Exercise details: Only lines holding the word "indicator" are needed; copy each of them from the material.

━━━━

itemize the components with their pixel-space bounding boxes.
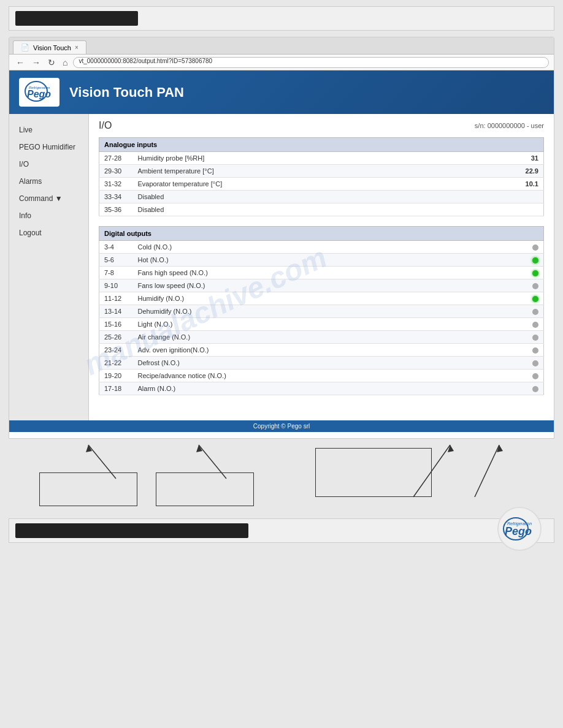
digital-output-row: 21-22 Defrost (N.O.) (99, 357, 544, 370)
back-button[interactable]: ← (14, 58, 26, 67)
page-header: Refrigeration Pego Vision Touch PAN (9, 70, 554, 114)
led-indicator (532, 296, 538, 302)
content-area: I/O s/n: 0000000000 - user Analogue inpu… (89, 114, 554, 420)
row-led (507, 292, 544, 305)
row-id: 31-32 (99, 178, 133, 191)
led-indicator (532, 245, 538, 251)
led-indicator (532, 373, 538, 379)
analogue-input-row: 27-28 Humidity probe [%RH] 31 (99, 152, 544, 165)
sidebar-item-label: Logout (19, 229, 42, 237)
digital-output-row: 25-26 Air change (N.O.) (99, 331, 544, 344)
row-led (507, 254, 544, 267)
home-button[interactable]: ⌂ (61, 58, 69, 67)
row-id: 23-24 (99, 344, 133, 357)
serial-info: s/n: 0000000000 - user (475, 122, 544, 129)
sidebar-item-live[interactable]: Live (9, 121, 88, 138)
browser-tab[interactable]: 📄 Vision Touch × (13, 40, 86, 54)
address-bar: ← → ↻ ⌂ vt_0000000000:8082/output.html?I… (9, 55, 554, 70)
top-bar-content (15, 11, 138, 26)
led-indicator (532, 283, 538, 289)
row-id: 35-36 (99, 203, 133, 216)
row-id: 33-34 (99, 191, 133, 203)
row-id: 17-18 (99, 382, 133, 395)
forward-button[interactable]: → (30, 58, 42, 67)
row-id: 11-12 (99, 292, 133, 305)
row-led (507, 279, 544, 292)
svg-marker-8 (448, 445, 454, 452)
row-id: 27-28 (99, 152, 133, 165)
row-name: Alarm (N.O.) (133, 382, 507, 395)
digital-output-row: 9-10 Fans low speed (N.O.) (99, 279, 544, 292)
sidebar-item-logout[interactable]: Logout (9, 224, 88, 241)
analogue-input-row: 33-34 Disabled (99, 191, 544, 203)
address-field[interactable]: vt_0000000000:8082/output.html?ID=573806… (73, 57, 549, 68)
sidebar-item-label: Info (19, 211, 31, 220)
digital-output-row: 7-8 Fans high speed (N.O.) (99, 267, 544, 279)
row-name: Disabled (133, 191, 507, 203)
row-name: Disabled (133, 203, 507, 216)
sidebar-item-label: PEGO Humidifier (19, 143, 75, 151)
row-id: 13-14 (99, 305, 133, 318)
analogue-input-row: 29-30 Ambient temperature [°C] 22.9 (99, 165, 544, 178)
led-indicator (532, 257, 538, 264)
digital-output-row: 13-14 Dehumidify (N.O.) (99, 305, 544, 318)
row-led (507, 267, 544, 279)
main-layout: Live PEGO Humidifier I/O Alarms Command … (9, 114, 554, 420)
sidebar-item-io[interactable]: I/O (9, 156, 88, 173)
browser-tabs: 📄 Vision Touch × (9, 37, 554, 55)
led-indicator (532, 270, 538, 276)
sidebar-item-info[interactable]: Info (9, 207, 88, 224)
row-name: Light (N.O.) (133, 318, 507, 331)
row-name: Air change (N.O.) (133, 331, 507, 344)
row-value: 10.1 (507, 178, 544, 191)
digital-output-row: 11-12 Humidify (N.O.) (99, 292, 544, 305)
page-content: Refrigeration Pego Vision Touch PAN Live… (9, 70, 554, 438)
sidebar-item-alarms[interactable]: Alarms (9, 173, 88, 190)
page-title: Vision Touch PAN (69, 85, 184, 100)
tab-icon: 📄 (21, 44, 29, 51)
analogue-inputs-header: Analogue inputs (99, 138, 544, 152)
sidebar-item-command[interactable]: Command ▼ (9, 190, 88, 207)
row-id: 9-10 (99, 279, 133, 292)
tab-close-button[interactable]: × (75, 44, 79, 51)
digital-output-row: 15-16 Light (N.O.) (99, 318, 544, 331)
content-title: I/O (99, 120, 112, 131)
row-id: 3-4 (99, 241, 133, 254)
row-name: Adv. oven ignition(N.O.) (133, 344, 507, 357)
row-value: 31 (507, 152, 544, 165)
sidebar-item-pego-humidifier[interactable]: PEGO Humidifier (9, 138, 88, 156)
row-name: Cold (N.O.) (133, 241, 507, 254)
row-id: 7-8 (99, 267, 133, 279)
row-name: Dehumidify (N.O.) (133, 305, 507, 318)
page-footer: Copyright © Pego srl (9, 420, 554, 432)
reload-button[interactable]: ↻ (46, 58, 57, 67)
row-id: 5-6 (99, 254, 133, 267)
row-value (507, 203, 544, 216)
row-led (507, 357, 544, 370)
row-id: 25-26 (99, 331, 133, 344)
bottom-bar-content (15, 523, 248, 538)
led-indicator (532, 360, 538, 366)
digital-output-row: 3-4 Cold (N.O.) (99, 241, 544, 254)
logo-container: Refrigeration Pego (19, 78, 59, 107)
digital-outputs-table: Digital outputs 3-4 Cold (N.O.) 5-6 Hot … (99, 226, 544, 395)
row-name: Recipe/advance notice (N.O.) (133, 370, 507, 382)
content-header: I/O s/n: 0000000000 - user (99, 120, 544, 131)
browser-frame: 📄 Vision Touch × ← → ↻ ⌂ vt_0000000000:8… (9, 37, 554, 439)
sidebar-item-label: Live (19, 126, 33, 134)
row-name: Evaporator temperature [°C] (133, 178, 507, 191)
analogue-input-row: 35-36 Disabled (99, 203, 544, 216)
annotation-box-1 (39, 472, 137, 506)
annotation-box-3 (315, 448, 432, 497)
led-indicator (532, 322, 538, 328)
digital-outputs-header: Digital outputs (99, 227, 544, 241)
sidebar-item-label: Alarms (19, 177, 42, 186)
svg-marker-4 (86, 445, 92, 452)
row-name: Humidity probe [%RH] (133, 152, 507, 165)
digital-output-row: 5-6 Hot (N.O.) (99, 254, 544, 267)
led-indicator (532, 386, 538, 392)
annotation-area (9, 439, 554, 512)
svg-line-9 (475, 445, 499, 497)
led-indicator (532, 335, 538, 341)
digital-output-row: 23-24 Adv. oven ignition(N.O.) (99, 344, 544, 357)
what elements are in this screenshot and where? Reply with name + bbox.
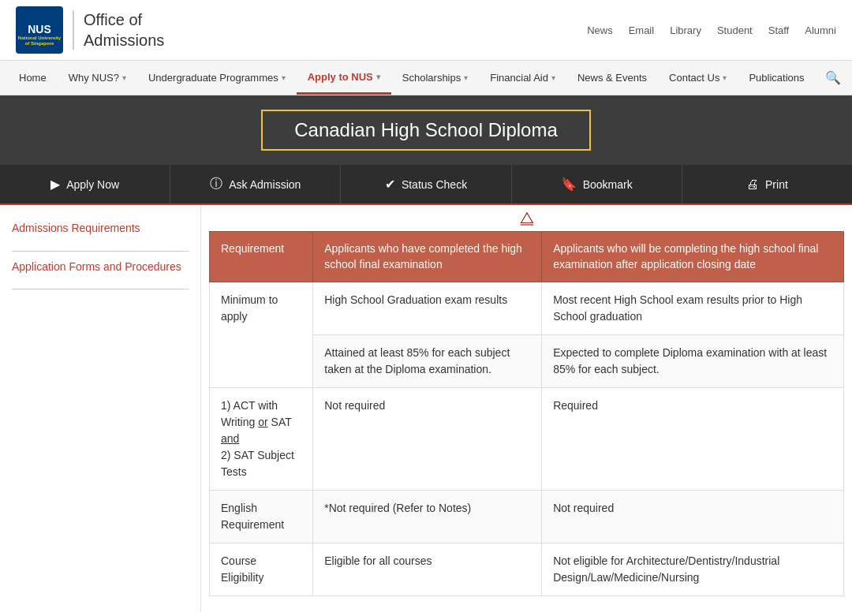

━━━━

Task solution:
led-indicator (532, 296, 538, 302)
led-indicator (532, 245, 538, 251)
led-indicator (532, 373, 538, 379)
led-indicator (532, 283, 538, 289)
led-indicator (532, 257, 538, 264)
led-indicator (532, 270, 538, 276)
led-indicator (532, 360, 538, 366)
led-indicator (532, 322, 538, 328)
led-indicator (532, 386, 538, 392)
led-indicator (532, 335, 538, 341)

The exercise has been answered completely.